After two years of having the iPhone heavily impact my view on myself and my surroundings, I decided to leave it behind, and recently traded my iPhone in for a regular Pantech.
I had been so caught up in Instagram, Snapchat, and random videos on YouTube that I didn’t realize how the little phone in my hand had slowly turned into the huge monkey on my back.
Even after less than a month of being completely off my iPhone, I started to see not only my mental, but serious physical and emotional patterns change.
Yes, the iPhone did make useful and even fun activities accessible in the palm of my hand, but it also changed who I was.
When I got my first iPhone, I was ecstatic. I was just about to graduate the seventh grade, and was ready to take on life as an “adult.” My parents, who had finally warmed up to the idea after my constant begging for years, didn’t realize their mistake until they started to see me change so completely.
It only took me a couple of months with the iPhone to lose touch with nature, gain an attitude, and start to loathe myself. I would spend time admiring others’ lives, wishing I could look like someone else, or be like those “other” girls. I stopped appreciating who I was and became negative and cynical, always comparing my life to others.
Even though social media is meant to make friends, it did quite opposite. Rather than making real interactions and plans with peers, it turned me into more of an introvert, spending more time with friends online than in person. Even if I went out and saw some of my friends, we would all sit next to each other, faces blankly staring at screens. I cannot blame the iPhone for making me download these certain social apps, but as a teen, the pressure from society and fellow peers to be accepted completely shattered any willpower I had.
These apps had become almost like a drug to me, and I was addicted purely to the thought of fitting in, which is basically the whole concept that social media projects.
Of course I have to appreciate what the technology of the iPhone has done for me, but I also had to realize what kind of person it was encouraging me to be.

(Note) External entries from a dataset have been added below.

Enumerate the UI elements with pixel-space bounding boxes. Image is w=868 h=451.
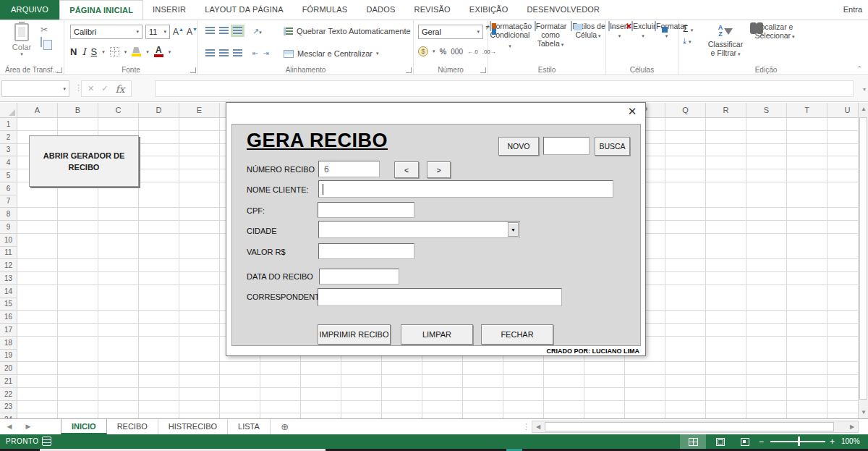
row-header-3[interactable]: 3 xyxy=(0,144,17,157)
row-header-7[interactable]: 7 xyxy=(0,195,17,208)
formula-input[interactable] xyxy=(155,80,854,97)
sheet-tab-histrecibo[interactable]: HISTRECIBO xyxy=(158,419,228,434)
underline-button[interactable]: S xyxy=(91,46,98,57)
row-header-22[interactable]: 22 xyxy=(0,388,17,401)
novo-button[interactable]: NOVO xyxy=(498,137,539,156)
correspondente-input[interactable] xyxy=(318,288,562,306)
align-left-button[interactable] xyxy=(205,49,215,57)
row-header-15[interactable]: 15 xyxy=(0,298,17,311)
numero-recibo-input[interactable]: 6 xyxy=(318,161,380,177)
column-header-S[interactable]: S xyxy=(746,103,787,118)
column-header-R[interactable]: R xyxy=(706,103,746,118)
scroll-up-button[interactable]: ▲ xyxy=(859,103,868,115)
search-number-input[interactable] xyxy=(543,137,590,155)
row-header-12[interactable]: 12 xyxy=(0,259,17,272)
row-header-18[interactable]: 18 xyxy=(0,337,17,350)
font-color-button[interactable]: A xyxy=(154,46,163,57)
decrease-font-button[interactable]: A▼ xyxy=(187,27,197,37)
imprimir-recibo-button[interactable]: IMPRIMIR RECIBO xyxy=(318,324,391,345)
nome-cliente-input[interactable] xyxy=(318,180,613,198)
tab-arquivo[interactable]: ARQUIVO xyxy=(0,0,59,20)
vertical-scroll-thumb[interactable] xyxy=(859,117,867,400)
zoom-in-button[interactable]: + xyxy=(830,437,835,447)
align-top-button[interactable] xyxy=(205,27,215,35)
row-header-8[interactable]: 8 xyxy=(0,208,17,221)
paste-button[interactable]: Colar ▾ xyxy=(6,23,38,57)
align-right-button[interactable] xyxy=(233,49,242,57)
normal-view-button[interactable] xyxy=(680,434,706,449)
merge-center-button[interactable]: Mesclar e Centralizar ▾ xyxy=(284,49,378,58)
row-header-19[interactable]: 19 xyxy=(0,350,17,363)
borders-button[interactable] xyxy=(110,47,119,56)
font-name-combo[interactable]: Calibri▾ xyxy=(70,25,142,39)
row-header-1[interactable]: 1 xyxy=(0,118,17,131)
row-header-4[interactable]: 4 xyxy=(0,156,17,169)
row-header-17[interactable]: 17 xyxy=(0,324,17,337)
cpf-input[interactable] xyxy=(318,202,414,218)
next-record-button[interactable]: > xyxy=(427,161,451,178)
tab-inserir[interactable]: INSERIR xyxy=(143,0,195,20)
close-icon[interactable]: ✕ xyxy=(625,105,639,118)
cancel-entry-button[interactable]: ✕ xyxy=(88,84,94,93)
column-header-T[interactable]: T xyxy=(787,103,827,118)
alignment-dialog-launcher[interactable] xyxy=(406,67,412,73)
tab-desenvolvedor[interactable]: DESENVOLVEDOR xyxy=(517,0,609,20)
column-header-Q[interactable]: Q xyxy=(665,103,706,118)
column-header-U[interactable]: U xyxy=(827,103,858,118)
increase-font-button[interactable]: A▲ xyxy=(173,27,184,37)
scroll-down-button[interactable]: ▼ xyxy=(859,406,868,418)
accounting-format-button[interactable]: $ xyxy=(418,46,428,56)
tab-formulas[interactable]: FÓRMULAS xyxy=(293,0,357,20)
horizontal-scrollbar[interactable]: ◀ ▶ xyxy=(532,421,859,433)
combo-dropdown-button[interactable]: ▼ xyxy=(508,222,519,237)
autosum-button[interactable]: Σ ▾ xyxy=(683,24,693,34)
name-box[interactable]: ▾ xyxy=(1,80,69,97)
select-all-corner[interactable] xyxy=(0,103,17,118)
tab-revisao[interactable]: REVISÃO xyxy=(405,0,460,20)
prev-record-button[interactable]: < xyxy=(394,161,419,178)
format-as-table-button[interactable]: Formatar como Tabela ▾ xyxy=(530,22,571,51)
horizontal-scroll-thumb[interactable] xyxy=(545,422,834,431)
row-header-13[interactable]: 13 xyxy=(0,272,17,285)
sheet-tab-recibo[interactable]: RECIBO xyxy=(107,419,158,434)
column-header-B[interactable]: B xyxy=(58,103,98,118)
tab-pagina-inicial[interactable]: PÁGINA INICIAL xyxy=(59,0,143,20)
row-header-2[interactable]: 2 xyxy=(0,131,17,144)
row-header-10[interactable]: 10 xyxy=(0,234,17,247)
align-middle-button[interactable] xyxy=(219,27,229,35)
scroll-right-button[interactable]: ▶ xyxy=(846,421,858,432)
cidade-combobox[interactable]: ▼ xyxy=(318,221,520,238)
page-break-view-button[interactable] xyxy=(732,434,758,449)
delete-cells-button[interactable]: Excluir▾ xyxy=(631,22,655,41)
busca-button[interactable]: BUSCA xyxy=(595,137,630,156)
page-layout-view-button[interactable] xyxy=(707,434,733,449)
comma-style-button[interactable]: 000 xyxy=(451,48,463,56)
wrap-text-button[interactable]: Quebrar Texto Automaticamente xyxy=(284,27,411,35)
add-sheet-button[interactable]: ⊕ xyxy=(271,419,299,434)
prev-sheet-arrow[interactable]: ◀ xyxy=(0,419,19,434)
sheet-tab-lista[interactable]: LISTA xyxy=(228,419,271,434)
bold-button[interactable]: N xyxy=(70,46,77,57)
next-sheet-arrow[interactable]: ▶ xyxy=(19,419,38,434)
number-format-combo[interactable]: Geral▾ xyxy=(418,25,483,39)
font-dialog-launcher[interactable] xyxy=(190,67,196,73)
column-header-D[interactable]: D xyxy=(139,103,179,118)
align-bottom-button[interactable] xyxy=(233,27,242,35)
align-center-button[interactable] xyxy=(219,49,229,57)
clipboard-dialog-launcher[interactable] xyxy=(56,67,62,73)
fill-button[interactable]: ⤓ ▾ xyxy=(683,36,691,46)
column-header-C[interactable]: C xyxy=(98,103,139,118)
percent-style-button[interactable]: % xyxy=(440,47,447,56)
decrease-indent-button[interactable]: ⇤ xyxy=(252,49,258,57)
expand-formula-bar-button[interactable]: ▾ xyxy=(863,86,866,93)
sort-filter-button[interactable]: AZ Classificar e Filtrar ▾ xyxy=(703,22,748,59)
orientation-button[interactable]: ↗▾ xyxy=(252,27,262,36)
format-cells-button[interactable]: Formatar▾ xyxy=(655,22,678,41)
row-header-16[interactable]: 16 xyxy=(0,311,17,324)
row-header-20[interactable]: 20 xyxy=(0,362,17,375)
column-header-E[interactable]: E xyxy=(179,103,220,118)
cut-button[interactable]: ✂ xyxy=(41,25,48,35)
sheet-tab-inicio[interactable]: INICIO xyxy=(61,419,107,434)
zoom-slider-thumb[interactable] xyxy=(798,437,800,446)
open-receipt-generator-button[interactable]: ABRIR GERADOR DE RECIBO xyxy=(29,135,139,187)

I spent so much time wanting what I didn’t have rather than appreciating the amazing things I did. My mom asked, almost pleaded for me to leave the iPhone behind since basically the beginning, but I had become attached to it, refusing to admit what negativity it had created in my life. Even six months ago, I would’ve never imagined the thought of life without an iPhone.
It took becoming seriously depressed and completely isolating myself from my family and close friends to realize what owning an iPhone had done to me.
After only a few months of being iPhone free, I have done amazing (and real) activities with friends, picked up an instrument, and re-bonded with my fellow family members. I’ve stopped arguing constantly with my mom, who I dearly love, and most of all began to actually explore who I am. Not just writing an Instagram bio for myself, but actually creating memories that will truly shape my identity.
I feel not only more accomplished, but more appreciative of who I am, rather than hating myself because I’m not model skinny or don’t go to huge spectacular parties every weekend. I’ve used the energy I spent moping over what I could look like or what I could be doing, to actually start doing things with my life, like making the damn best muffin recipe I’ve ever tasted.
I stopped wishing, hypothesizing and wanting, and began living, doing and being.
There’s nothing more important than being in the moment, and it’s good to be back in my own moment, rather than spending time wishing I were in others.